The 3Ds of Machine Learning Systems Design
There is a lot of talk about the fourth industrial revolution centered around AI. If we are at the start of the fourth industrial we also have the unusual honour of being the first to name our revolution before it’s occurred.
The technology that has driven the revolution in AI is machine learning. And when it comes to capitalising on the new generation of deployed machine learning solutions there are practical difficulties we must address.
In 1987 the economist Robert Solow quipped "You can see the computer age everywehere but in the productivity statistics". Thirty years later, we could equally apply that quip to the era of artificial intelligence.
From my perspective, the current era is merely the continuation of the information revolution. A revolution that was triggered by the wide availability of the silicon chip. But whether we are in the midst of a new revolution, or this is just the continuation of an existing revolution, it feels important to characterize the challenges of deploying our innovation and consider what the solutions may be.

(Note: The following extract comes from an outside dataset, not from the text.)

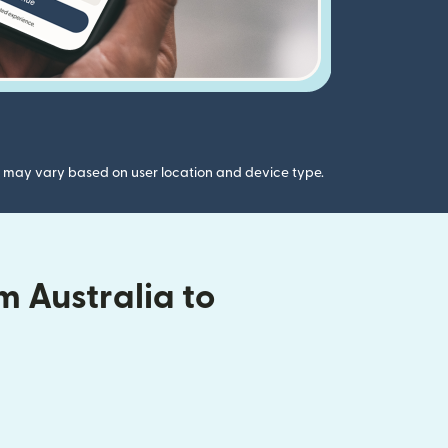
gs may vary based on user location and device type.
 Australia to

There is no doubt that new technologies based around machine learning have opened opportunities to create new businesses. When home computers were introduced there were also new opportunities in software publishing, computer games and a magazine industry around it. The Solow paradox arose because despite this visible activity these innovations take time to percolate through to existing businesses.
Brownfield and Greenfield Innovation
Understanding how to make the best use of new technology takes time. I call this approach, brownfield innovation. In the construction industry, a brownfield site is land with pre-existing infrastructure on it, whereas a greenfield site is where construction can start afresh.
The term brownfield innovation arises by analogy. Brownfield innovation is when you are innovating in a space where there is pre-existing infrastructure. This is the challenge of introducing artificial intelligence to existing businesses. Greenfield innovation, is innovating in areas where no pre-existing infrastructure exists.
One way we can make it easier to benefit from machine learning in both greenfield and brownfield innovation is to better characterise the steps of machine learning systems design. Just as software systems design required new thinking, so does machine learning systems design.
In this post we characterise the process for machine learning systems design, convering some of the issues we face, with the 3D process: Decomposition1, Data and Deployment.
We will consider each component in turn, although there is interplace between components. Particularly between the task decomposition and the data availability. We will first outline the decomposition challenge.
One of the most succesful machine learning approaches has been supervised learning. So we will mainly focus on supervised learning because this is also, arguably, the technology that is best understood within machine learning.
Machine learning is not magical pixie dust, we cannot simply automate all decisions through data. We are constrained by our data (see below) and the models we use. Machine learning models are relatively simple function mappings that include characteristics such as smoothness. With some famous exceptions, e.g. speech and image data, inputs are constrained in the form of vectors and the model consists of a mathematically well behaved function. This means that some careful thought has to be put in to the right sub-process to automate with machine learning. This is the challenge of decomposition of the machine learning system.
Any repetitive task is a candidate for automation, but many of the repetitive tasks we perform as humans are more complex than any individual algorithm can replace. The selection of which task to automate becomes critical and has downstream effects on our overall system design.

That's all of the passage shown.